To something like this:

$hEventLog = _EventLog__Open("", <Your Application Name here>)

This will write to the application event log with whatever you put between the "<>" listed as the source. I'm not exactly sure why it does it that way, but it seems to use the Application log if you don't specify a different log to save to using what you put inside the "<>". I've tried this on Windows XP SP3 and Windows 7 and I got the same results.

Same error as before. It's not working.

#include <EventLog.au3>

_Main()

Func _Main()
    Local $hEventLog, $aData[4]=[3, 1, 2, 3]

    $hEventLog = _EventLog__Open("", "testing")
    _EventLog__Report($hEventLog, 4, 0, 2, "Administrator", "AutoIt3 generated event", $aData)
    _EventLog__Close ($hEventLog)

EndFunc   ;==>_Main

The description for Event ID ( 2 ) in Source ( testing ) cannot be found. The local computer may not have the necessary registry information or message DLL files to display messages from a remote computer. You may be able to use the /AUXSOURCE= flag to retrieve this description; see Help and Support for details. The following information is part of the event: AutoIt3 generated event.

[BrewManNH]

That's not an error message. That's just Windows telling you that it has no idea what event id 2 is. If you google event log event id you'll see examples that MS has on their website that show the same text for a Windows program used to write to the applications log.

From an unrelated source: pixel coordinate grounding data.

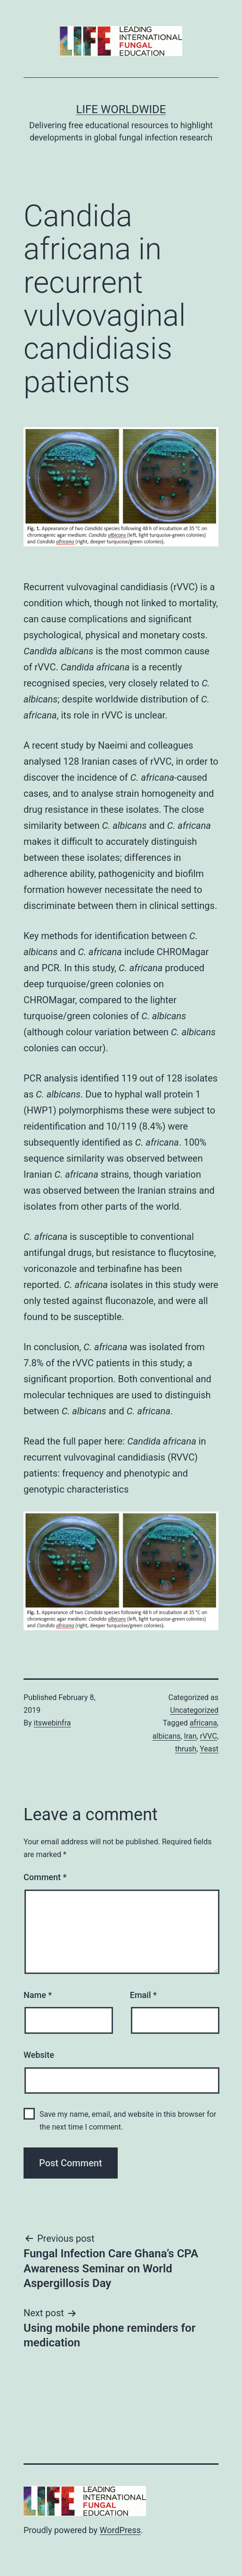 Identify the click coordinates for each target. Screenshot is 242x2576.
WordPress (120, 2530)
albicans (167, 1736)
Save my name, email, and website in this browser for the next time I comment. (128, 2120)
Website (39, 2055)
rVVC (208, 1736)
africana (203, 1722)
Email (143, 1995)
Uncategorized (194, 1710)
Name (38, 1995)
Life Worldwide (121, 109)
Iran (190, 1736)
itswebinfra (52, 1722)
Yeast (209, 1748)
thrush (185, 1748)
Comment (45, 1877) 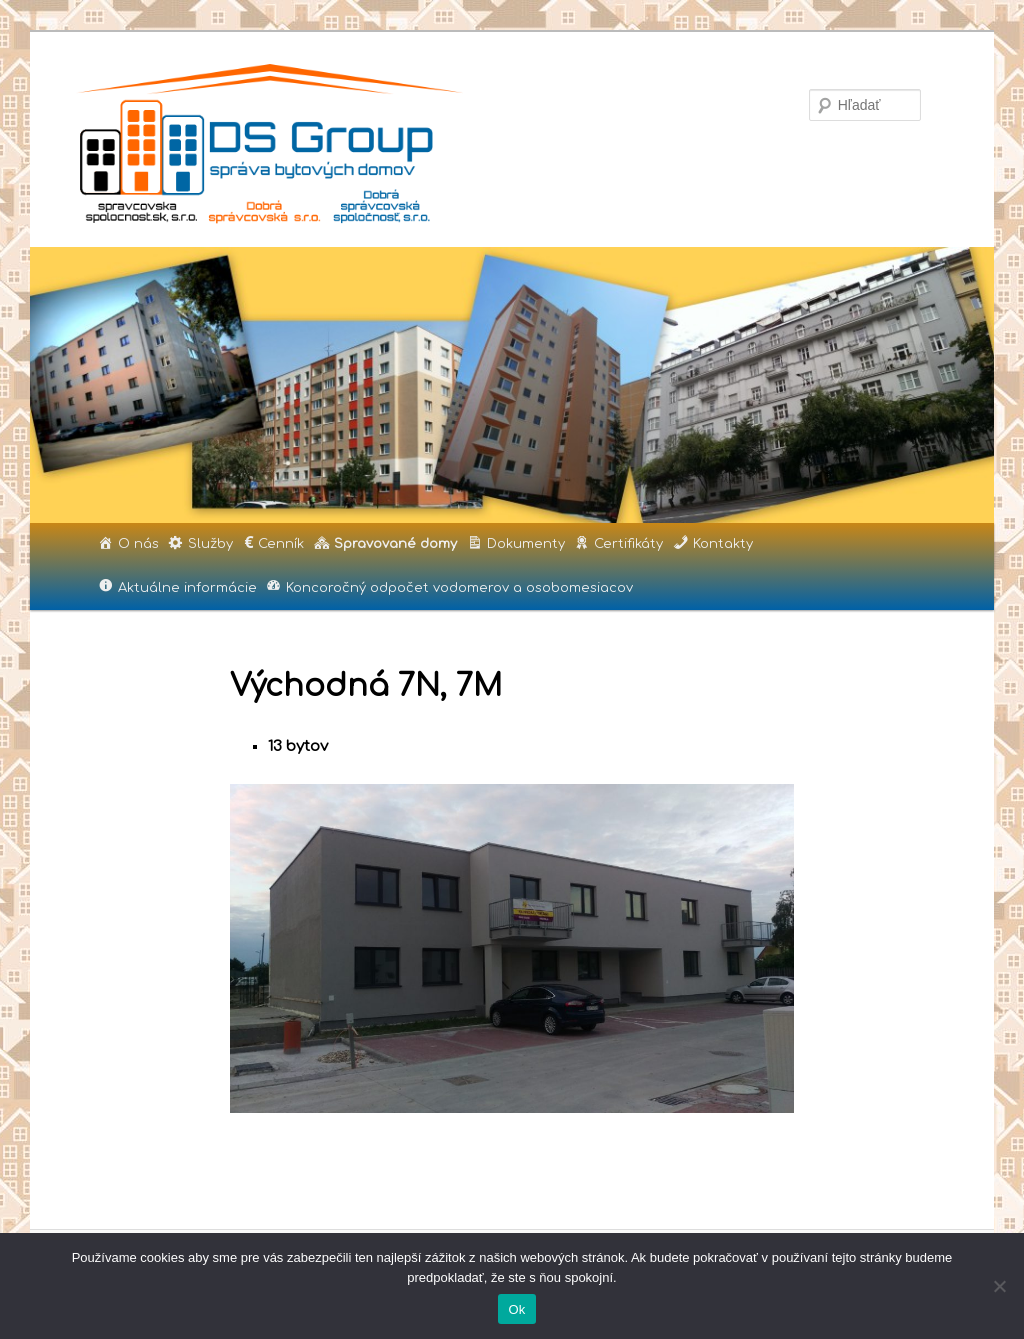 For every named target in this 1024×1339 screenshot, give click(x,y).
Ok (516, 1309) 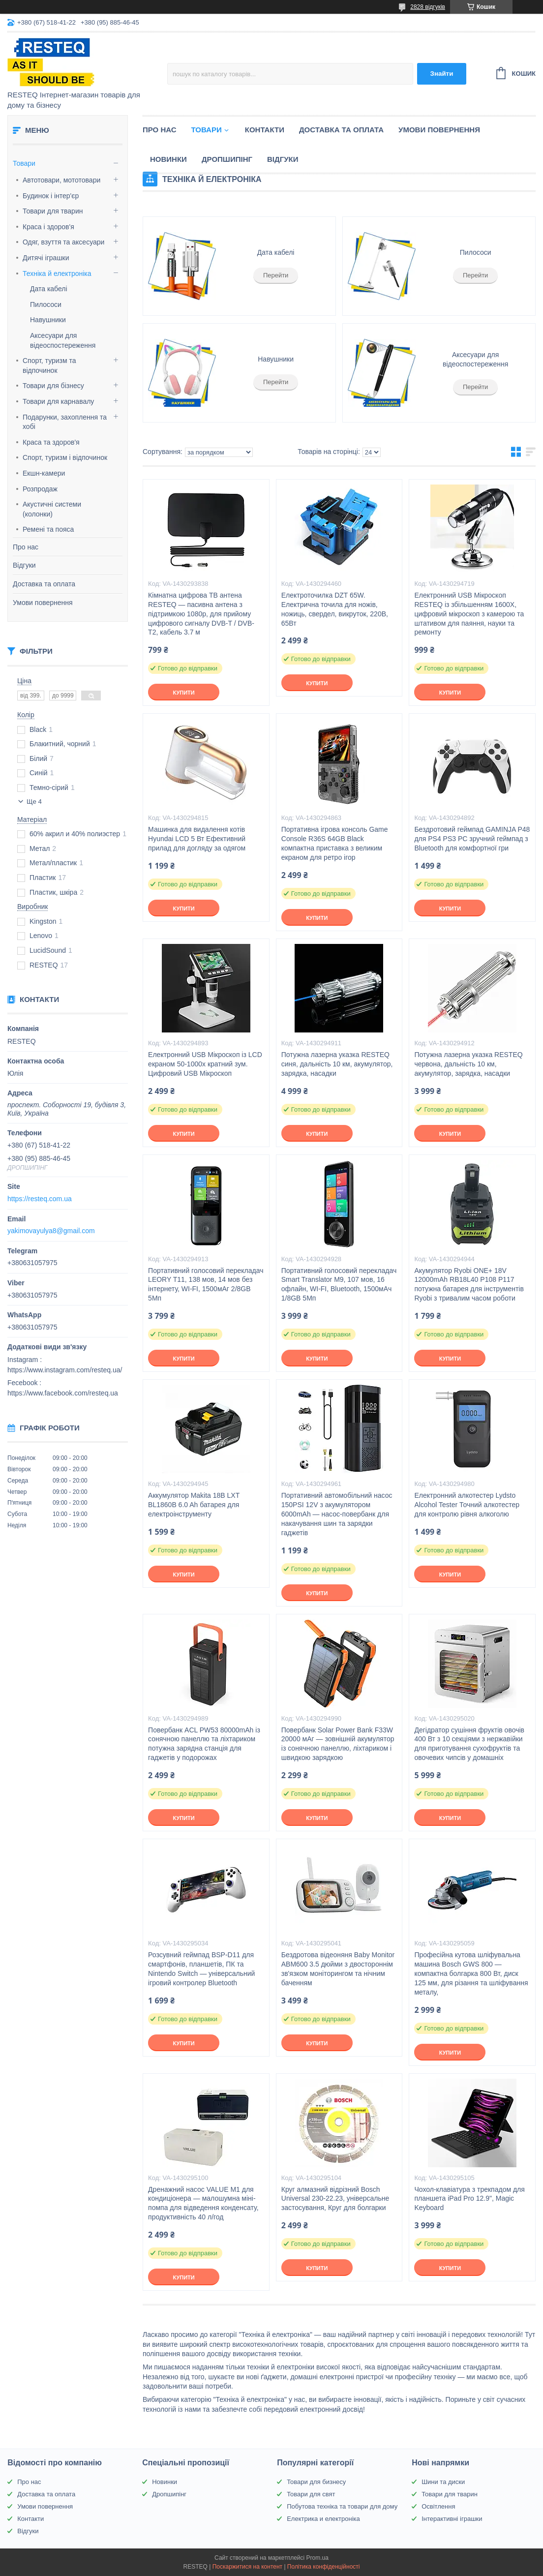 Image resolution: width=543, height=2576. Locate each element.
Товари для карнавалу (58, 401)
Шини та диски (443, 2481)
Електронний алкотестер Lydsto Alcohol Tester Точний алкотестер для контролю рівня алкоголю (466, 1504)
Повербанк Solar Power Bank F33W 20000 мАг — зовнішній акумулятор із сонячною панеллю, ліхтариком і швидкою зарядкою (337, 1744)
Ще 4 (34, 801)
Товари (24, 163)
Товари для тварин (53, 211)
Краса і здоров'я (48, 227)
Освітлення (438, 2506)
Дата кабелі (48, 289)
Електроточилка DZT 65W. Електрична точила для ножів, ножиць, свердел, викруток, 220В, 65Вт (334, 609)
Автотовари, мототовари (61, 180)
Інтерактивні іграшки (452, 2518)
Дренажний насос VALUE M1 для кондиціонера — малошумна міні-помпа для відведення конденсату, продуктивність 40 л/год (203, 2203)
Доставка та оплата (44, 584)
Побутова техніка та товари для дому (342, 2506)
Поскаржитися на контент (247, 2566)
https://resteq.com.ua (39, 1199)
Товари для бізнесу (53, 386)
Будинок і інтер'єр (51, 196)
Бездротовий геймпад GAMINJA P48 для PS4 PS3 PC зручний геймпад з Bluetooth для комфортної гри (472, 838)
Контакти (264, 129)
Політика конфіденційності (323, 2566)
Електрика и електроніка (323, 2518)
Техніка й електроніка (57, 273)
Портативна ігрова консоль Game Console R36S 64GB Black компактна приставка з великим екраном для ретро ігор (334, 843)
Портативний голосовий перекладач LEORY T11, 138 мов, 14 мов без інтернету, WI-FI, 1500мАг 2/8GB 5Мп (205, 1285)
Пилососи (45, 304)
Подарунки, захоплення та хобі (65, 422)
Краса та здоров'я (51, 442)
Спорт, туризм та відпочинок (49, 365)
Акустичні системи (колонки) (52, 509)
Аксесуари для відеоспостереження (475, 359)
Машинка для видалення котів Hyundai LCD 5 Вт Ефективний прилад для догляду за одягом (196, 838)
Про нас (25, 547)
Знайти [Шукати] (441, 73)
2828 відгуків (427, 6)
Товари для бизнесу (316, 2481)
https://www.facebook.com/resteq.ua (62, 1393)
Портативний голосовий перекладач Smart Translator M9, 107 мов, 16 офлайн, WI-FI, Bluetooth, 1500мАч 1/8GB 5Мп (338, 1285)
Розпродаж (40, 489)
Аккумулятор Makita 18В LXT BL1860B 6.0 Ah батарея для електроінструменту (194, 1504)
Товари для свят (311, 2494)
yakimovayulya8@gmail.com (51, 1231)
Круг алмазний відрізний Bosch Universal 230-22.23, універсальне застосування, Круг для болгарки (335, 2198)
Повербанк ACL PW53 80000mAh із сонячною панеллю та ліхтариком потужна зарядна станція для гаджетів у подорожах (204, 1744)
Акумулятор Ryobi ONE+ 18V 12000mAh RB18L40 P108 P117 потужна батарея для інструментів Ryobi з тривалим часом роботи (468, 1285)
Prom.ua (317, 2557)
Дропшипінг (227, 159)
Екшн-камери (44, 473)
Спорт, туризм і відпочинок (65, 457)
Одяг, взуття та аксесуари (63, 242)
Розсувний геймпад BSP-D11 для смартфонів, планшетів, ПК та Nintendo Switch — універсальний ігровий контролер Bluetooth (201, 1969)
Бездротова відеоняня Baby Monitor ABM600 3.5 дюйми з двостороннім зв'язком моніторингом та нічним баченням (338, 1969)
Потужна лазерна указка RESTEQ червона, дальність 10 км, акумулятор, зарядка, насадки (468, 1064)
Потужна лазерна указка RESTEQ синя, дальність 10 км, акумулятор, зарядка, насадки (337, 1064)
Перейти (276, 275)
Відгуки (24, 565)
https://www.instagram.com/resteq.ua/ (64, 1370)
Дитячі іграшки (46, 258)
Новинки (168, 159)
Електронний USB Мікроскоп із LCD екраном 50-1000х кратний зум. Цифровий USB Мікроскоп (205, 1064)
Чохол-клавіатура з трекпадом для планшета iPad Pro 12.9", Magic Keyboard (469, 2198)
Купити (183, 693)
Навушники (48, 320)
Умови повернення (43, 602)
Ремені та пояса (48, 529) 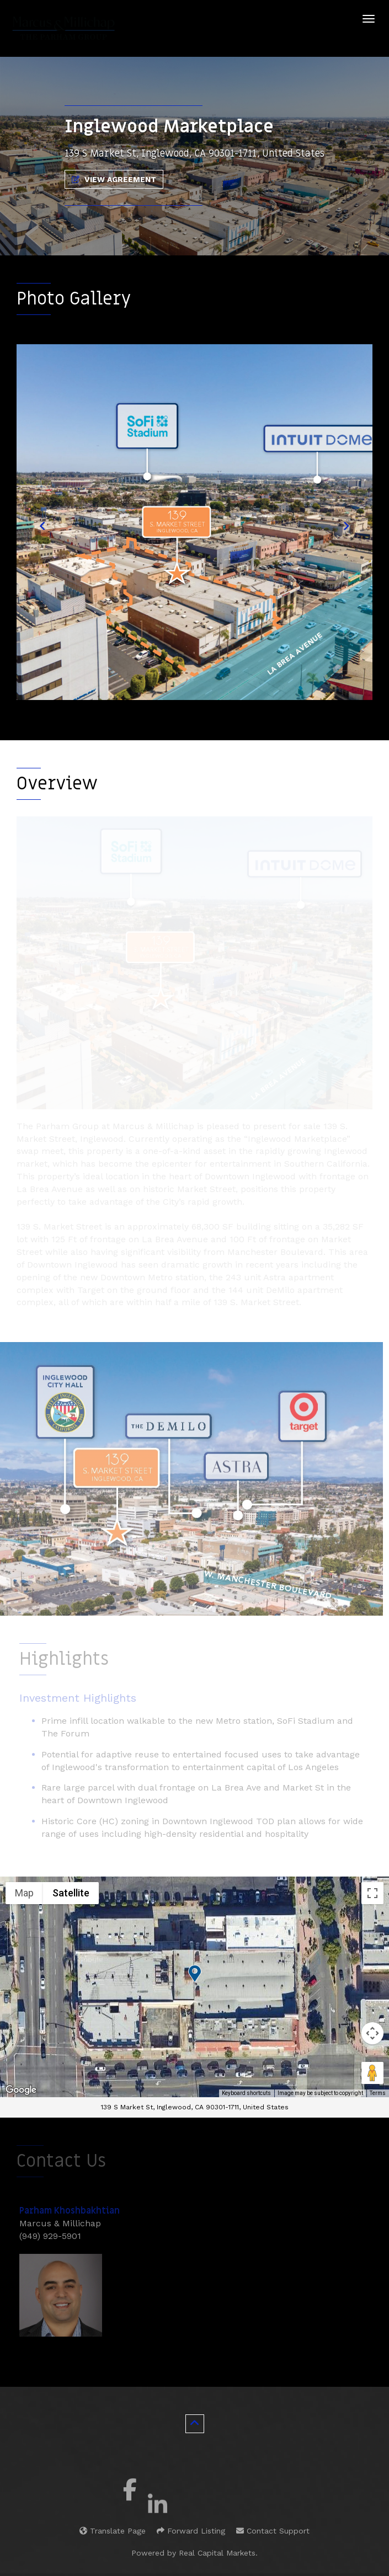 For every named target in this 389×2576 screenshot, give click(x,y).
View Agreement (114, 179)
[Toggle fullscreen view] (372, 1893)
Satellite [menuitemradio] (70, 1893)
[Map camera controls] (372, 2033)
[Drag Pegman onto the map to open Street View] (372, 2073)
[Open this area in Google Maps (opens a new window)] (21, 2090)
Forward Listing (191, 2530)
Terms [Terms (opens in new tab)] (378, 2093)
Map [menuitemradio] (24, 1893)
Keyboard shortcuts (246, 2093)
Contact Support (273, 2530) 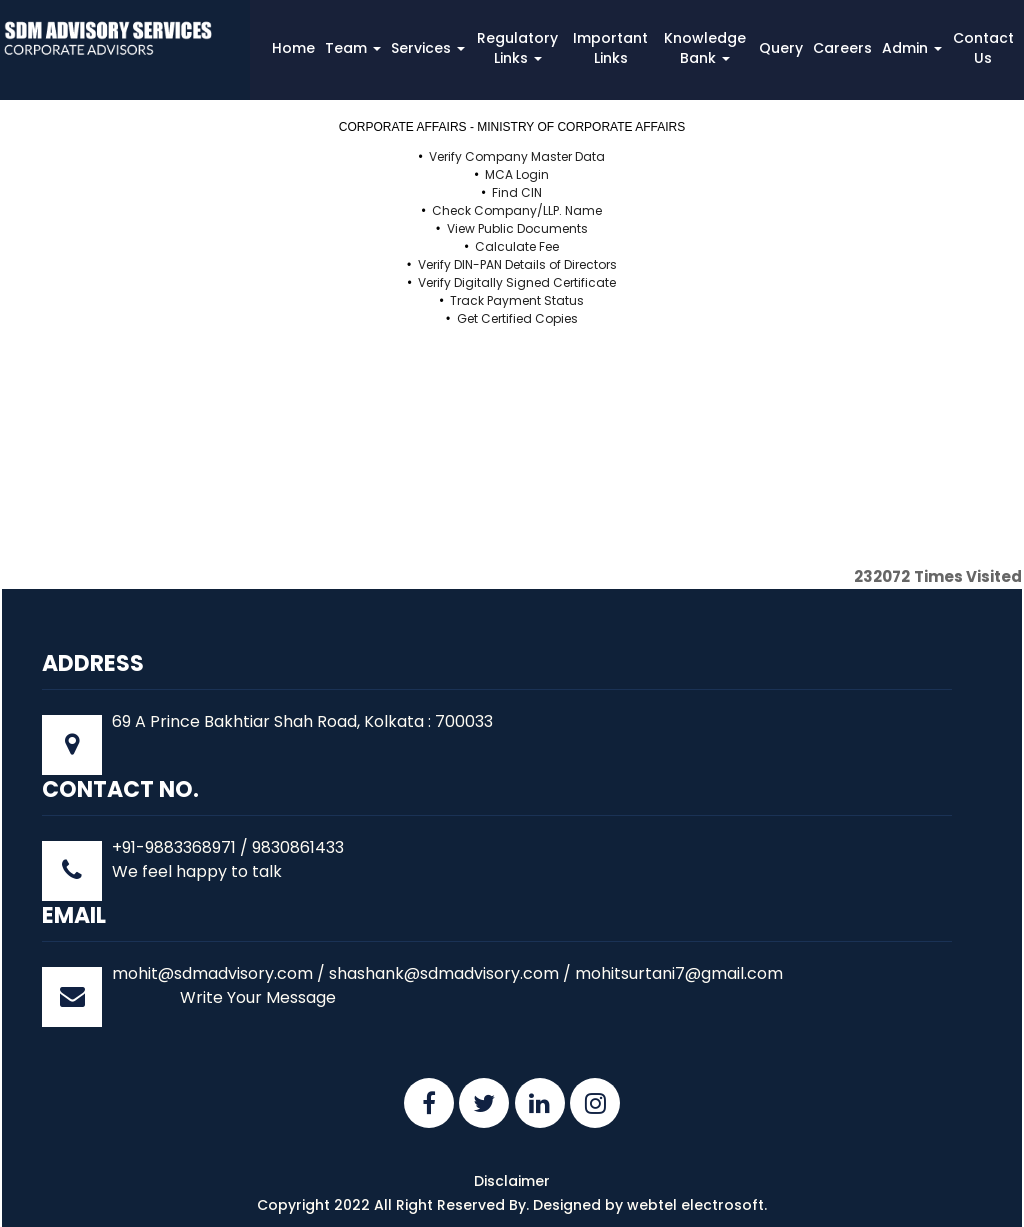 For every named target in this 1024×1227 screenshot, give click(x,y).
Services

http://support.microsoft.com/kb/315410

[kor]

That's not an error message. That's just Windows telling you that it has no idea what event id 2 is. If you google event log event id you'll see examples that MS has on their website that show the same text for a Windows program used to write to the applications log.

http://support.microsoft.com/kb/315410

So what event ID do I need to use to just get the text of "AutoIt3 generated event" and only that text written to the log?

[BrewManNH]

There is none, here is another link that explains why you get that when you write to the Application log, this knowledge base article explains why you would get that when you use the MS product LogEvent.exe but it applies here as well. The application has to be built to correctly set the information in the event logs and AutoIt scripts aren't created that way.

As it states on that page, "The Event IDs logged will really only have meaning for the user or app that will be monitoring the Event Log." so plan accordingly. It is the same as the return codes used in a UDF, the return codes only make sense because the writer of the UDF made them make sense to the people that use the function.